On September 1st 1923 (Taisho 12 in Japanese reckoning), just before noon, an earthquake of magnitude 8.3 occured near the densely populated Kanto region, encompassing Tokyo and Yokohama, the two most populous cities of Japan.

The timing was highly unfortunate, as most households were in the process of preparing lunch - on gas ranges using open fire. This resulted in a large number of fires springing up immediately. Fuelled by the small wooden houses built very closely together that are characteristic of traditional Japanese urban architecture, and by strong winds, the fires proceeded to consume major parts of the cities. Attempts to put them out were mostly futile, partually because most water pipes had burst during the quake.
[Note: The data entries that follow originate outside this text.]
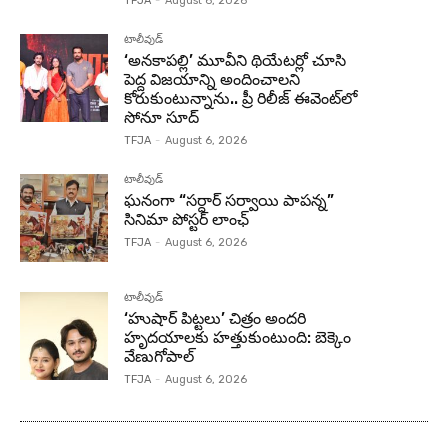
TFJA
-
August 6, 2026
టాలీవుడ్
‘అనకాపల్లి’ మూవీని థియేటర్లో చూసి
పెద్ద విజయాన్ని అందించాలని
కోరుకుంటున్నాను.. ప్రీ రిలీజ్ ఈవెంట్‌లో
సోనూ సూద్
TFJA
-
August 6, 2026
టాలీవుడ్
ఘనంగా “సర్దార్ సర్వాయి పాపన్న”
సినిమా పోస్టర్ లాంఛ్
TFJA
-
August 6, 2026
టాలీవుడ్
‘హుషార్‌ పిట్టలు’ చిత్రం అందరి
హృదయాలకు హత్తుకుంటుంది: బెక్కెం
వేణుగోపాల్‌
TFJA
-
August 6, 2026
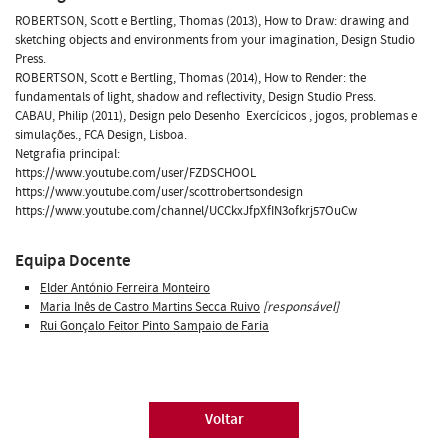
ROBERTSON, Scott e Bertling, Thomas (2013), How to Draw: drawing and
sketching objects and environments from your imagination, Design Studio
Press.
ROBERTSON, Scott e Bertling, Thomas (2014), How to Render: the
fundamentals of light, shadow and reflectivity, Design Studio Press.
CABAU, Philip (2011), Design pelo Desenho  Exercícicos , jogos, problemas e
simulações., FCA Design, Lisboa.
Netgrafia principal:
https://www.youtube.com/user/FZDSCHOOL
https://www.youtube.com/user/scottrobertsondesign
https://www.youtube.com/channel/UCCkxJfpXfIN3ofkrj57OuCw
Equipa Docente
Elder António Ferreira Monteiro
Maria Inês de Castro Martins Secca Ruivo
[responsável]
Rui Gonçalo Feitor Pinto Sampaio de Faria
Voltar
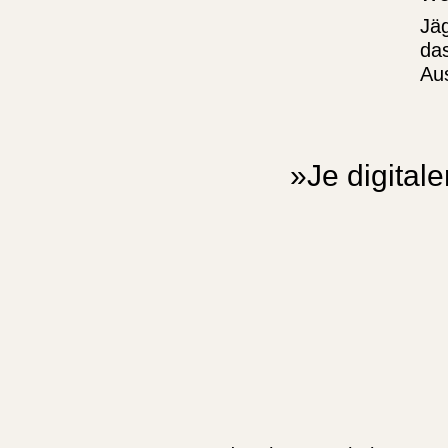
Jäg
das
Au
»Je digital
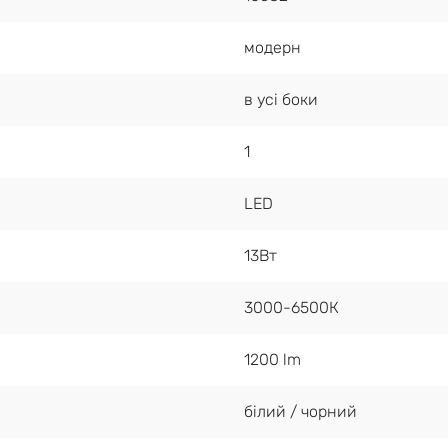
модерн
в усі боки
1
LED
13Вт
3000-6500К
1200 lm
білий / чорний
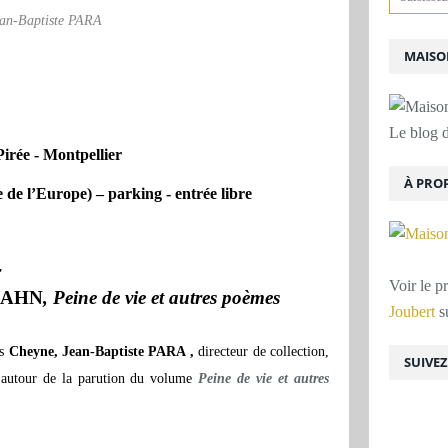
an-Baptiste PARA
MAISON
Le blog d
irée - Montpellier
À PRO
e de l’Europe) – parking - entrée libre
r
Voir le p
 HAHN
, Peine de vie et autres poèmes
Joubert
su
ns
Cheyne, Jean-Baptiste PARA ,
directeur de collection,
SUIVE
, autour de la parution du volume
Peine de vie et autres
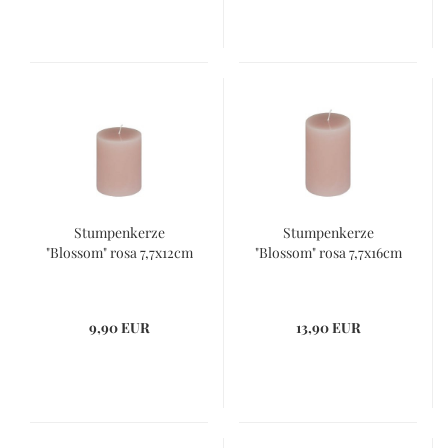
Stumpenkerze
Stumpenkerze
"Blossom" rosa 7,7x12cm
"Blossom" rosa 7,7x16cm
9,90 EUR
13,90 EUR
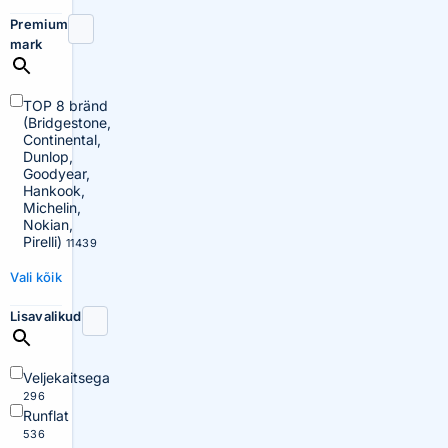
Premium
mark
TOP 8 bränd
(Bridgestone,
Continental,
Dunlop,
Goodyear,
Hankook,
Michelin,
Nokian,
Pirelli)
11439
Vali kõik
Lisavalikud
Veljekaitsega
296
Runflat
536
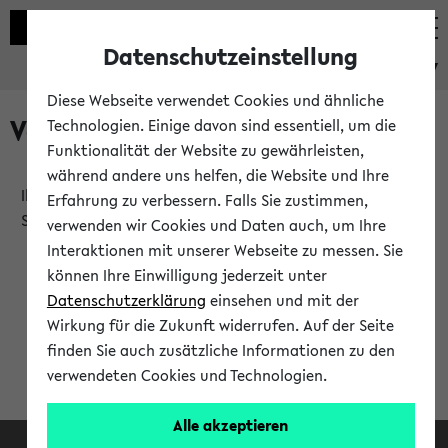
Datenschutzeinstellung
eKVV
Diese Webseite verwendet Cookies und ähnliche
Verlauf
Technologien. Einige davon sind essentiell, um die
Funktionalität der Website zu gewährleisten,
während andere uns helfen, die Website und Ihre
Ihr Verlauf ist leer. Er wird sich im Verlauf Ihrer eKVV
Erfahrung zu verbessern. Falls Sie zustimmen,
Sitzung füllen.
verwenden wir Cookies und Daten auch, um Ihre
Interaktionen mit unserer Webseite zu messen. Sie
können Ihre Einwilligung jederzeit unter
Datenschutzerklärung
einsehen und mit der
Wirkung für die Zukunft widerrufen. Auf der Seite
finden Sie auch zusätzliche Informationen zu den
verwendeten Cookies und Technologien.
Alle akzeptieren
Facebook
Instagram
LinkedIn
TikTok
Youtube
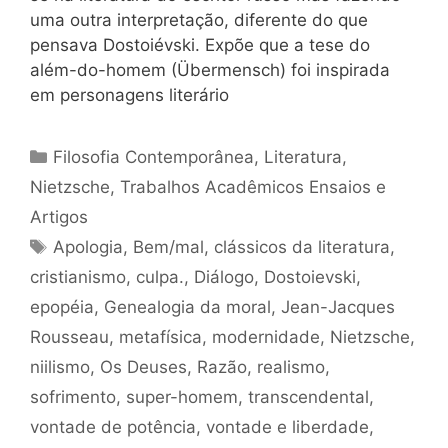
uma outra interpretação, diferente do que
pensava Dostoiévski. Expõe que a tese do
além-do-homem (Übermensch) foi inspirada
em personagens literário
Categorias
Filosofia Contemporânea
,
Literatura
,
Nietzsche
,
Trabalhos Acadêmicos Ensaios e
Artigos
Tags
Apologia
,
Bem/mal
,
clássicos da literatura
,
cristianismo
,
culpa.
,
Diálogo
,
Dostoievski
,
epopéia
,
Genealogia da moral
,
Jean-Jacques
Rousseau
,
metafísica
,
modernidade
,
Nietzsche
,
niilismo
,
Os Deuses
,
Razão
,
realismo
,
sofrimento
,
super-homem
,
transcendental
,
vontade de potência
,
vontade e liberdade
,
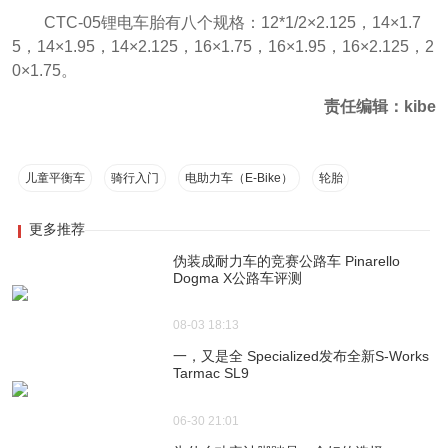
CTC-05锂电车胎有八个规格：12*1/2×2.125，14×1.7
5，14×1.95，14×2.125，16×1.75，16×1.95，16×2.125，2
0×1.75。
责任编辑：kibe
儿童平衡车
骑行入门
电助力车（E-Bike）
轮胎
更多推荐
伪装成耐力车的竞赛公路车 Pinarello
Dogma X公路车评测
08-03 18:13
一，又是全 Specialized发布全新S-Works
Tarmac SL9
06-30 21:01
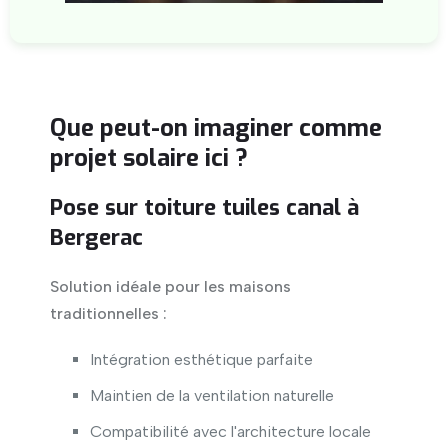
Que peut-on imaginer comme
projet solaire ici ?
Pose sur toiture tuiles canal à
Bergerac
Solution idéale pour les maisons
traditionnelles :
Intégration esthétique parfaite
Maintien de la ventilation naturelle
Compatibilité avec l'architecture locale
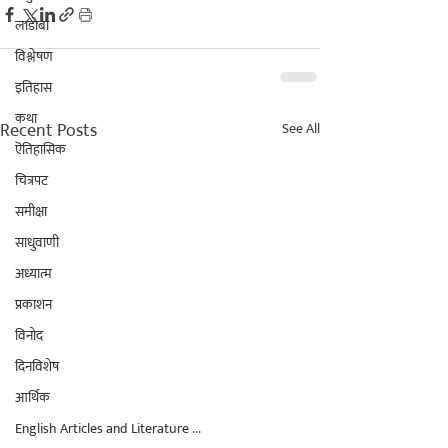
लाडोबा
विश्लेषण
इतिहास
कथा
Recent Posts
See All
ऎतिहासिक
चित्रपट
समीक्षा
साधुवाणी
अध्यात्म
प्रकाशन
विनोद
दिनविशेष
आर्थिक
English Articles and Literature ...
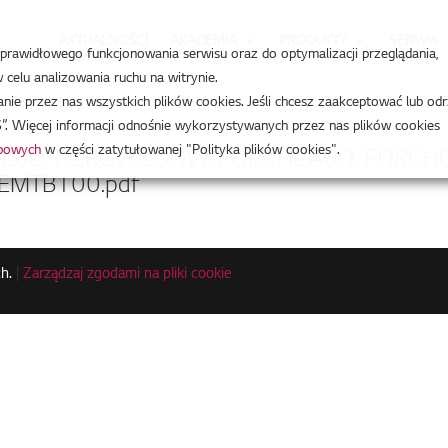
AKTUALNOŚCI
AKADEMIA
PRODUKTY
SERWIS
a prawidłowego funkcjonowania serwisu oraz do optymalizacji przeglądania,
celu analizowania ruchu na witrynie.
e przez nas wszystkich plików cookies. Jeśli chcesz zaakceptować lub odr
”. Więcej informacji odnośnie wykorzystywanych przez nas plików cookies
obowych
w części zatytułowanej "Polityka plików cookies".
0Q, PQRCVCL0QW, PQRCHCA0Q, PQRCH
EMTB100.pdf
h.
|
Zarządzaj zgodami na pliki cookie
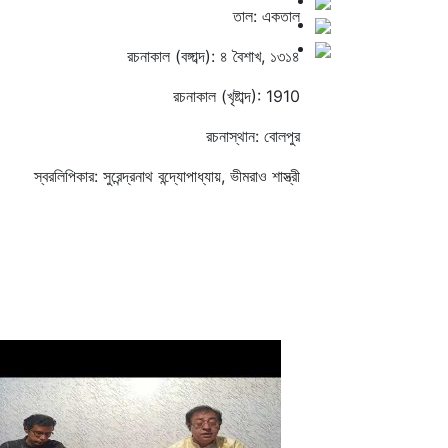
তাল: একতাল
রচনাকাল (বঙ্গাব্দ): ৪ বৈশাখ, ১৩১৪
রচনাকাল (খৃষ্টাব্দ): 1910
রচনাস্থান: বোলপুর
স্বরলিপিকার: সুরেন্দ্রনাথ বন্দ্যোপাধ্যায়, ভীমরাও শাস্ত্রী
The most terrible scene of this tragedy occurred in Honjo ward, where about 40,000 people had escaped to the largest open space they could find, a military clothing depot. There, they were surrounded by fire, and hit with a firestorm of superheated air that lasted almost two hours and left all but 2,000 of the refugees dead - literally baked alive.

The total death toll of earthquake and fires was over 140,000, and over 3 million people lost their home. In Yokohama, 86% of all houses were destroyed.

Rebuilding was surprisingly quick, helped by foreign aid, but unfortunately, people didn't heed the lessons learned, and most areas were rebuilt in the same style, with the same deadly reasults when the cities were hit by large-scale fires again some 20 years later - this time caused by US bombers.